Je suis… quoi?
A volte ci si chiarisce le idee, e poi si comincia a scrivere.
A volte il contrario: si scrive per chiarirsi le idee.
In questo caso è vera la seconda.
Ci siamo arrabbiati e indignati per le persone uccise per aver disegnato vignette satiriche.
Abbiamo sentito di doverci difendere. Abbiamo scritto “Je suis, Io sono”, e per una volta ci siamo messi dietro ai nostri politici. Qualcuno li ha chiamati (non lo si faceva da un po’) leader.
Sacrosanto.
Abbiamo difeso la libertà di satira “senza se e senza ma”.
La libertà di poter disegnare vignette corrosive su chicchessia e su qualunque tema.
Questo, mi è parso, voleva dire quel “Je suis Charlie“.
A me, però, una domanda resta: è davvero la libertà di satira quella che dobbiamo difendere ad ogni costo?
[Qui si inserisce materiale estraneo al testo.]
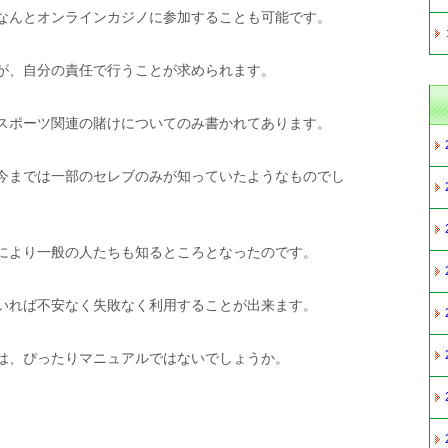
なんとオンラインカジノに参加することも可能です。
が、自分の責任で行うことが求められます。
スポーツ関連の賭けについてのみ書かれてあります。
今までは一部のセレブのみが知っていたようなものでし
により一般の人たちも知るところとなったのです。
いれば不安なく失敗なく利用することが出来ます。
は、ぴったりマニュアルではないでしょうか。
In Francia la libertà di satira non è “senza se e senza ma”. Ha dei limiti. Gli stessi redattori (i superstiti) di Charlie Ebdo, in un’intervista, hanno affermato di essere sempre riusciti a fare satira “rimanendo entro i limiti della legge” (cito a memoria, il concetto è quello).
In molti Paesi occidentali la satira ha limiti anche piuttosto stringenti. Negli USA mi risulta (se qualcuno ha notizie contrarie, ogni commento è benvenuto) che sia vietato fare satira sulle religioni e sulle razze. Alcune vignette di Charlie Ebdo, là, sarebbero forse state illegali.
Questo fa degli Stati Uniti un Paese meno libero?
Rischio di essere retorico: a me pare che non sia questo il punto.
Quello che dobbiamo difendere è un certo modo di vedere il mondo, per cui i confini della libertà di satira (per dirne una, ma le questioni sono molte e diverse) non sono stabiliti una volta per sempre, perché c’è un processo sociale che crea sensibilità e idee, ci sono possibilità e strumenti di aggregazione che trasformano queste idee in posizioni, un confronto democratico che trasforma le posizioni in istanze, una politica che traduce le istanze in leggi, una magistratura che giudica i confini di queste leggi. E ciascuno di questi passaggi è soggetto al dissenso e alla critica. Ma il processo che parte da una sensibilità e arriva a un dettato legislativo e, eventualmente, ad una sentenza, quello no. Quello lo si rispetta. Non si imbraccia un kalashnikov per rendere la strada più breve. In questo siamo diversi. Non nel luogo in cui abbiamo messo i confini, ma in come quei confini li abbiamo costruiti, li difendiamo e, se è il caso, modifichiamo. Gli Stati Uniti non sono meno liberi dell’Italia perché i confini della satira sono più stretti. Conta come ci si è arrivati a quei confini, e conta che, domani, potrebbero essere diversi.
Va detto: questa cosa è un vaso di cristallo. Fragile, da trattare con cura. Quando serve, da tenere al riparo.
È, anche, a suo modo molto faticosa. Tanto che chi cerca scorciatoie fa leva proprio su questo argomento.
Se tutto questo è vero, mi chiedo perché ad intestarsi più degli altri questa battaglia siano proprio quelli che questo rispetto per ciò che siamo non esitano a metterlo sotto i piedi per qualche voto. Quelli che sventolando alla leggera la retorica dei fucili e delle ronde, come se fosse niente.
Terreno scivoloso, lo so.
Su cui non ho certezze. Però è qui che lo metterei, il mio Je suis.